Task to carry out: For this exercise, transcribe the records below without changing a word.

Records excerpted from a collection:
*** Block opens ***
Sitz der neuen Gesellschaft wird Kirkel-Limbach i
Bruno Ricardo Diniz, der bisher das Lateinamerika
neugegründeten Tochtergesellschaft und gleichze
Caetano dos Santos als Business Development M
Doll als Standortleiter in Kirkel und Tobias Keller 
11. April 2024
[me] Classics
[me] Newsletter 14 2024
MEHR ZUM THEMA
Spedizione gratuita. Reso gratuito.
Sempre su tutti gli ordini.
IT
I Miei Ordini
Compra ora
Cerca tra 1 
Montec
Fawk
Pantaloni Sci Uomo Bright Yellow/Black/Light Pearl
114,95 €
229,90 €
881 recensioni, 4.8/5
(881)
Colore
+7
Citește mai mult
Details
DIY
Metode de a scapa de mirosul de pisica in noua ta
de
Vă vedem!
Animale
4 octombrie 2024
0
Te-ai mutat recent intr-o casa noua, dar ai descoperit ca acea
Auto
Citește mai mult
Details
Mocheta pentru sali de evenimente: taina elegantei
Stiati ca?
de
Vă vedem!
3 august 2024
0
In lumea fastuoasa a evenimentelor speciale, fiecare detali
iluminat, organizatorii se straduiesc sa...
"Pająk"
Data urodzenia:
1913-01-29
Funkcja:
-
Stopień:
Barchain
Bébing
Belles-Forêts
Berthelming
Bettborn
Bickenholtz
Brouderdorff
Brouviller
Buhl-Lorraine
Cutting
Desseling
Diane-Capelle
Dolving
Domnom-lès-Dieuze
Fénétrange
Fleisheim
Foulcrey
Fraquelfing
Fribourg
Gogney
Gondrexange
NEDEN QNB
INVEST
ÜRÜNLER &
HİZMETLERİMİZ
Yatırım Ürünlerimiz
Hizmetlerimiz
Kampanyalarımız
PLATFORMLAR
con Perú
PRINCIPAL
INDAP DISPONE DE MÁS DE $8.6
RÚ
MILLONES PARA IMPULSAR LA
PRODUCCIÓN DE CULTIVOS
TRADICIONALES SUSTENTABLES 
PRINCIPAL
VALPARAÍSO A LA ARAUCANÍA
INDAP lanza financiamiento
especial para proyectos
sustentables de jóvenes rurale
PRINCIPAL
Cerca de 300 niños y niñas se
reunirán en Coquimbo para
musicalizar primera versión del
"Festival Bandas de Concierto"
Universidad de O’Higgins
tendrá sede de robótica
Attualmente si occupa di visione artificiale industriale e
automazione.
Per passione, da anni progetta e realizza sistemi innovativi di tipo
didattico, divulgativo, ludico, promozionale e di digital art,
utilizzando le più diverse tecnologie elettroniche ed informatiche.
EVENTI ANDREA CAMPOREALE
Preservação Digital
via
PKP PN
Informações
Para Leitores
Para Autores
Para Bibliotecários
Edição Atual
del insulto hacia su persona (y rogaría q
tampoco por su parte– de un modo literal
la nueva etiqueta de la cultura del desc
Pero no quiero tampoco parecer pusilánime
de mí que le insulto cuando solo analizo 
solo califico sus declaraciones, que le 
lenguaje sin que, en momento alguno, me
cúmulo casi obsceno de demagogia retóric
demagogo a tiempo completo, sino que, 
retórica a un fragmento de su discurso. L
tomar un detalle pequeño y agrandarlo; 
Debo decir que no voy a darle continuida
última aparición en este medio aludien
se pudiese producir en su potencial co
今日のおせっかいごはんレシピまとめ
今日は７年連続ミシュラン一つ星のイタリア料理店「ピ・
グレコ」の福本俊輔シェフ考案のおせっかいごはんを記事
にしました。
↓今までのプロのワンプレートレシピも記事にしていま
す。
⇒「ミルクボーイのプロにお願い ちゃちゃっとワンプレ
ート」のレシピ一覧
*** Block closes ***
Reply to the exercise:
Sitz der neuen Gesellschaft wird Kirkel-Limbach i
Bruno Ricardo Diniz, der bisher das Lateinamerika
neugegründeten Tochtergesellschaft und gleichze
Caetano dos Santos als Business Development M
Doll als Standortleiter in Kirkel und Tobias Keller 
11. April 2024
[me] Classics
[me] Newsletter 14 2024
MEHR ZUM THEMA
Spedizione gratuita. Reso gratuito.
Sempre su tutti gli ordini.
IT
I Miei Ordini
Compra ora
Cerca tra 1 
Montec
Fawk
Pantaloni Sci Uomo Bright Yellow/Black/Light Pearl
114,95 €
229,90 €
881 recensioni, 4.8/5
(881)
Colore
+7
Citește mai mult
Details
DIY
Metode de a scapa de mirosul de pisica in noua ta
de
Vă vedem!
Animale
4 octombrie 2024
0
Te-ai mutat recent intr-o casa noua, dar ai descoperit ca acea
Auto
Citește mai mult
Details
Mocheta pentru sali de evenimente: taina elegantei
Stiati ca?
de
Vă vedem!
3 august 2024
0
In lumea fastuoasa a evenimentelor speciale, fiecare detali
iluminat, organizatorii se straduiesc sa...
"Pająk"
Data urodzenia:
1913-01-29
Funkcja:
-
Stopień:
Barchain
Bébing
Belles-Forêts
Berthelming
Bettborn
Bickenholtz
Brouderdorff
Brouviller
Buhl-Lorraine
Cutting
Desseling
Diane-Capelle
Dolving
Domnom-lès-Dieuze
Fénétrange
Fleisheim
Foulcrey
Fraquelfing
Fribourg
Gogney
Gondrexange
NEDEN QNB
INVEST
ÜRÜNLER &
HİZMETLERİMİZ
Yatırım Ürünlerimiz
Hizmetlerimiz
Kampanyalarımız
PLATFORMLAR
con Perú
PRINCIPAL
INDAP DISPONE DE MÁS DE $8.6
RÚ
MILLONES PARA IMPULSAR LA
PRODUCCIÓN DE CULTIVOS
TRADICIONALES SUSTENTABLES 
PRINCIPAL
VALPARAÍSO A LA ARAUCANÍA
INDAP lanza financiamiento
especial para proyectos
sustentables de jóvenes rurale
PRINCIPAL
Cerca de 300 niños y niñas se
reunirán en Coquimbo para
musicalizar primera versión del
"Festival Bandas de Concierto"
Universidad de O’Higgins
tendrá sede de robótica
Attualmente si occupa di visione artificiale industriale e
automazione.
Per passione, da anni progetta e realizza sistemi innovativi di tipo
didattico, divulgativo, ludico, promozionale e di digital art,
utilizzando le più diverse tecnologie elettroniche ed informatiche.
EVENTI ANDREA CAMPOREALE
Preservação Digital
via
PKP PN
Informações
Para Leitores
Para Autores
Para Bibliotecários
Edição Atual
del insulto hacia su persona (y rogaría q
tampoco por su parte– de un modo literal
la nueva etiqueta de la cultura del desc
Pero no quiero tampoco parecer pusilánime
de mí que le insulto cuando solo analizo 
solo califico sus declaraciones, que le 
lenguaje sin que, en momento alguno, me
cúmulo casi obsceno de demagogia retóric
demagogo a tiempo completo, sino que, 
retórica a un fragmento de su discurso. L
tomar un detalle pequeño y agrandarlo; 
Debo decir que no voy a darle continuida
última aparición en este medio aludien
se pudiese producir en su potencial co
今日のおせっかいごはんレシピまとめ
今日は７年連続ミシュラン一つ星のイタリア料理店「ピ・
グレコ」の福本俊輔シェフ考案のおせっかいごはんを記事
にしました。
↓今までのプロのワンプレートレシピも記事にしていま
す。
⇒「ミルクボーイのプロにお願い ちゃちゃっとワンプレ
ート」のレシピ一覧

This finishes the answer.